アルデリアちゃんがいないため、そう凝った料理はないがシルエラやカエデさんが腕を奮って料理を作ってくれた。
「それでね。その御神体、御珍宝様凄かったんだから! その御珍宝様を撫でると子宝に恵まれるらしいから、ぜひ皆様にも見てもらいたいわ」
嫁たちは御神体の話で盛り上がっている。好きだねえ君たちも・・・
特にミスティの食い付きには鬼気迫るものがある。よほど自分も子供が欲しいのだろう・・・・まあ今はお見上げの御珍宝様を模った人形焼きを頬張っている。
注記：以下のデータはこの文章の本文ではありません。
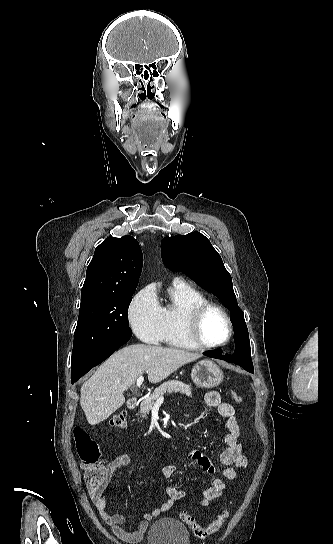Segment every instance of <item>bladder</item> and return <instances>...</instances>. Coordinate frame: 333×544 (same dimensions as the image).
I'll use <instances>...</instances> for the list:
<instances>
[{
    "mask_svg": "<svg viewBox=\"0 0 333 544\" xmlns=\"http://www.w3.org/2000/svg\"><path fill=\"white\" fill-rule=\"evenodd\" d=\"M147 544H190V535L183 523L165 517L155 521L150 527Z\"/></svg>",
    "mask_w": 333,
    "mask_h": 544,
    "instance_id": "31cf9c89",
    "label": "bladder"
}]
</instances>
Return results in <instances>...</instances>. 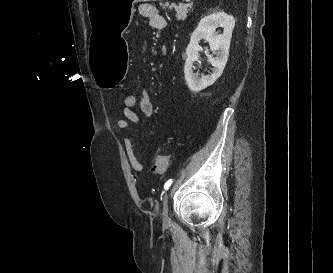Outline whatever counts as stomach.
I'll return each instance as SVG.
<instances>
[{"label":"stomach","instance_id":"stomach-1","mask_svg":"<svg viewBox=\"0 0 333 273\" xmlns=\"http://www.w3.org/2000/svg\"><path fill=\"white\" fill-rule=\"evenodd\" d=\"M161 0H87L91 31L88 56H92L91 70L98 86L111 89L124 81L129 70V49L122 38L133 19L134 4Z\"/></svg>","mask_w":333,"mask_h":273}]
</instances>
こらこら、そっちのエロ狐。そんな風にチョコバナナを口にするな。ほらすぐにクルミちゃんが真似する。なんて教育上悪い狐だ。
そして話はシルエラの左手に輝く指輪に移っていった。
心配しなくても嫁さん全員分の指輪は発注してあるから少し待ってくれ。こらそんなに抱きつくな。人の頭の上に胸を乗せるな。
まったく皆浮かれ過ぎだよ。しかしこの賑やかな雰囲気。我が家に帰ってきたと実感する。たった二泊しただけなのに懐かしく思えてしまう。残念なのはこの場にラッセリアと生徒たち3人が居ないことだろう。